### DATA IN THIS EXERCISE
::::::::
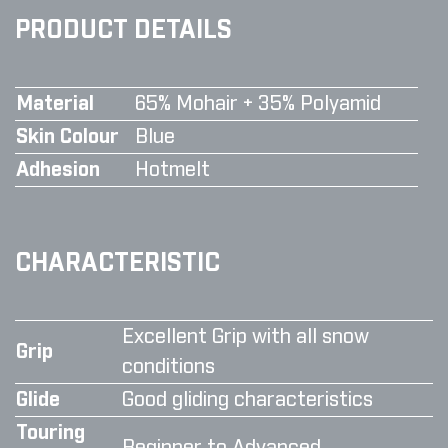
PRODUCT DETAILS
Material
65% Mohair + 35% Polyamid
Skin Colour
Blue
Adhesion
Hotmelt
CHARACTERISTIC
Excellent Grip with all snow
Grip
conditions
Glide
Good gliding characteristics
Touring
::::::::
### WHAT TO PRODUCE
We ask that the entries above be copied exactly, with the pictures omitted.

### ANSWER BOX
PRODUCT DETAILS
Material
65% Mohair + 35% Polyamid
Skin Colour
Blue
Adhesion
Hotmelt
CHARACTERISTIC
Excellent Grip with all snow
Grip
conditions
Glide
Good gliding characteristics
Touring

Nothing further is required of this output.